BRASIL AMPLIA ENQUADRAMENTO DE CRIMES MOTIVADOS POR MISOGINIA NO ORDENAMENTO JURÍDICO

BRASIL AMPLIA ENQUADRAMENTO DE CRIMES MOTIVADOS POR MISOGINIA NO ORDENAMENTO JURÍDICO

O combate à misoginia — entendida como discriminação, hostilidade ou violência direcionada a mulheres — vem ganhando espaço no debate jurídico brasileiro, embora não exista uma legislação única com essa denominação específica.

Na prática, condutas classificadas como misóginas são enquadradas em diferentes dispositivos legais já em vigor.

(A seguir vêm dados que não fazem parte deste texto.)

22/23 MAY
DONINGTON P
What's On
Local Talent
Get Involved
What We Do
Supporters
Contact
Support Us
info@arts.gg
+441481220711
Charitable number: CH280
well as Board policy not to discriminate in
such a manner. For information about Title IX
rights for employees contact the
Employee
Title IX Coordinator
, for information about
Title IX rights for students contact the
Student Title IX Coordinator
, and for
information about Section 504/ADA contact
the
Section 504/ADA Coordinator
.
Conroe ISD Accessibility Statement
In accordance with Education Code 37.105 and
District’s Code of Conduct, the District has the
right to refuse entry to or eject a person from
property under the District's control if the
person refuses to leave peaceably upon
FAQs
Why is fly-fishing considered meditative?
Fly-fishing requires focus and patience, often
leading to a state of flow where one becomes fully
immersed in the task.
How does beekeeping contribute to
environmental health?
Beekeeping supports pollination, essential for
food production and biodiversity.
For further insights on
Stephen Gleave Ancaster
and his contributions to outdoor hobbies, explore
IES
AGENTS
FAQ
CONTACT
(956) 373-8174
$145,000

Entre eles, estão normas que tratam de violência doméstica, crimes contra a honra, ameaças, lesões corporais e, nos casos mais graves, o feminicídio.

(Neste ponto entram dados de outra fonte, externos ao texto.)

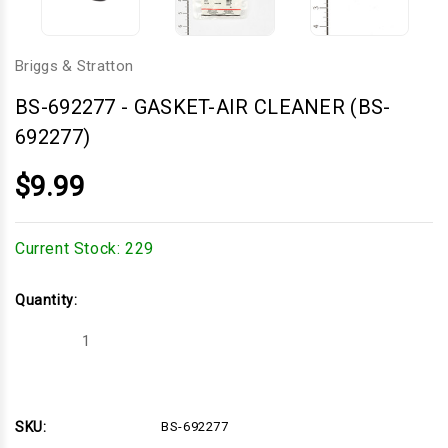
Briggs & Stratton
BS-692277
-
GASKET-AIR CLEANER (BS-
692277)
$9.99
Current Stock:
229
Quantity:
Decrease
Increase
Quantity
Quantity
of
of
GASKET-
GASKET-
AIR
AIR
CLEANER
CLEANER
(BS-
(BS-
SKU:
BS-692277
692277)
692277)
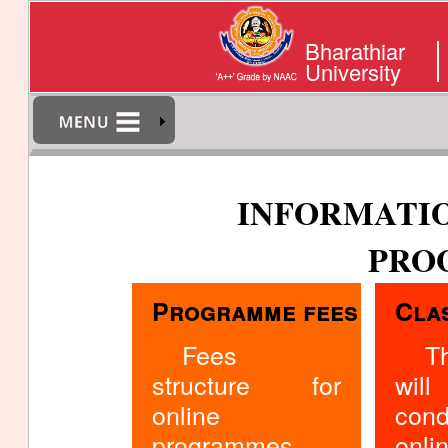
Bharathiar
University
INFORMATIO
PRO
Programme fees
Cla
Fees
T
structure for
w
online
cond
programmes
onli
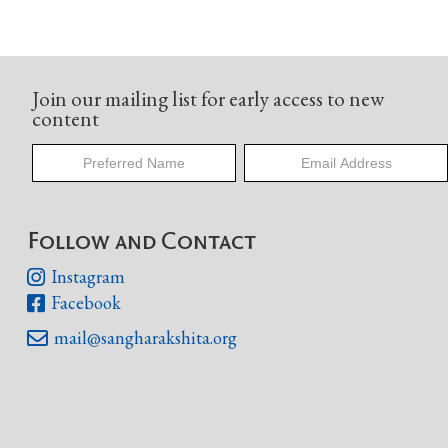
Join our mailing list for early access to new
content
Follow and Contact
Instagram

Facebook

mail@sangharakshita.org

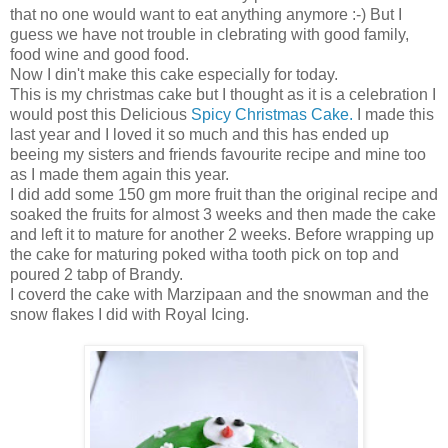
that no one would want to eat anything anymore :-) But I
guess we have not trouble in clebrating with good family,
food wine and good food.
Now I din't make this cake especially for today.
This is my christmas cake but I thought as it is a celebration I
would post this Delicious
Spicy Christmas Cake.
I made this
last year and I loved it so much and this has ended up
beeing my sisters and friends favourite recipe and mine too
as I made them again this year.
I did add some 150 gm more fruit than the original recipe and
soaked the fruits for almost 3 weeks and then made the cake
and left it to mature for another 2 weeks. Before wrapping up
the cake for maturing poked witha tooth pick on top and
poured 2 tabp of Brandy.
I coverd the cake with Marzipaan and the snowman and the
snow flakes I did with Royal Icing.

A legislação brasileira passou a incorporar, ao longo dos anos, mecanismos para punir atos motivados por gênero. O avanço mais significativo ocorreu com a tipificação do feminicídio, que considera o assassinato de mulheres em razão de sua condição como circunstância qualificadora do crime.

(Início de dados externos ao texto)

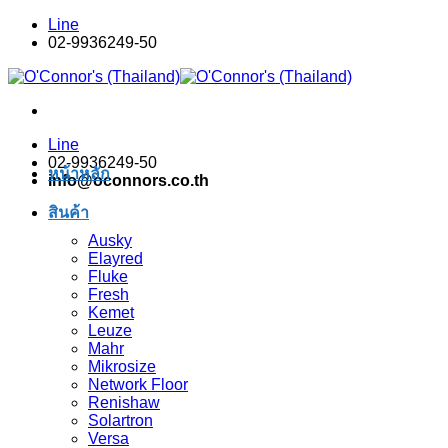
Skip
Line
to
02-9936249-50
content
Line
02-9936249-50
หน้าหลัก
info@oconnors.co.th
สินค้า
Ausky
Elayred
Fluke
Fresh
Kemet
Leuze
Mahr
Mikrosize
Network Floor
Renishaw
Solartron
Versa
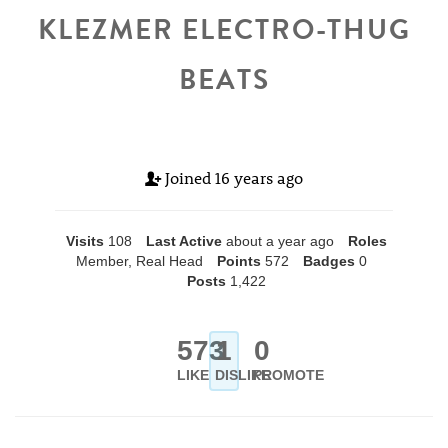
KLEZMER ELECTRO-THUG
BEATS
Joined
16 years ago
Visits
108
Last Active
about a year ago
Roles
Member, Real Head
Points
572
Badges
0
Posts
1,422
573
1
0
LIKE
DISLIKE
PROMOTE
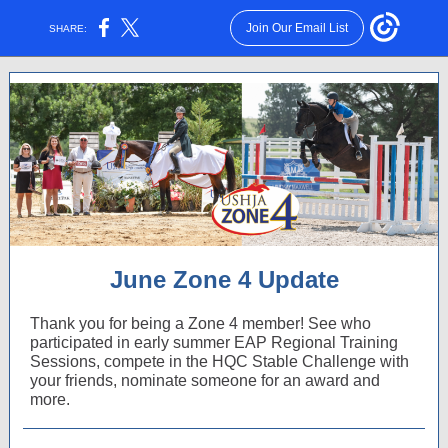
Join Our Email List
SHARE:
June Zone 4 Update
Thank you for being a Zone 4 member! See who
participated in early summer EAP Regional Training
Sessions, compete in the HQC Stable Challenge with
your friends, nominate someone for an award and
more.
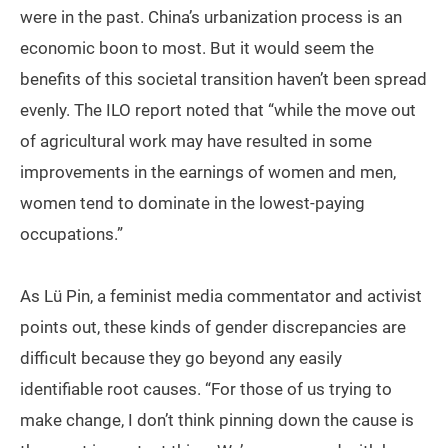
were in the past. China’s urbanization process is an
economic boon to most. But it would seem the
benefits of this societal transition haven’t been spread
evenly. The ILO report noted that “while the move out
of agricultural work may have resulted in some
improvements in the earnings of women and men,
women tend to dominate in the lowest-paying
occupations.”
As Lü Pin, a feminist media commentator and activist
points out, these kinds of gender discrepancies are
difficult because they go beyond any easily
identifiable root causes. “For those of us trying to
make change, I don’t think pinning down the cause is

Além disso, decisões judiciais têm reconhecido a misoginia como fator agravante em determinadas situações, especialmente quando há demonstração de desprezo ou violência baseada no gênero da vítima.

Especialistas apontam que o país segue um modelo semelhante ao de outras democracias, em que o enfrentamento à discriminação ocorre de forma transversal, por meio de diferentes leis, e não por uma norma única.

O tema, no entanto, continua em discussão no Congresso Nacional, onde tramitam propostas que buscam tipificar de maneira mais direta condutas misóginas, com o objetivo de dar maior clareza jurídica e ampliar a proteção às mulheres.

Enquanto isso, o entendimento predominante é de que a misoginia já é passível de punição no Brasil, desde que vinculada a práticas previstas na legislação penal vigente.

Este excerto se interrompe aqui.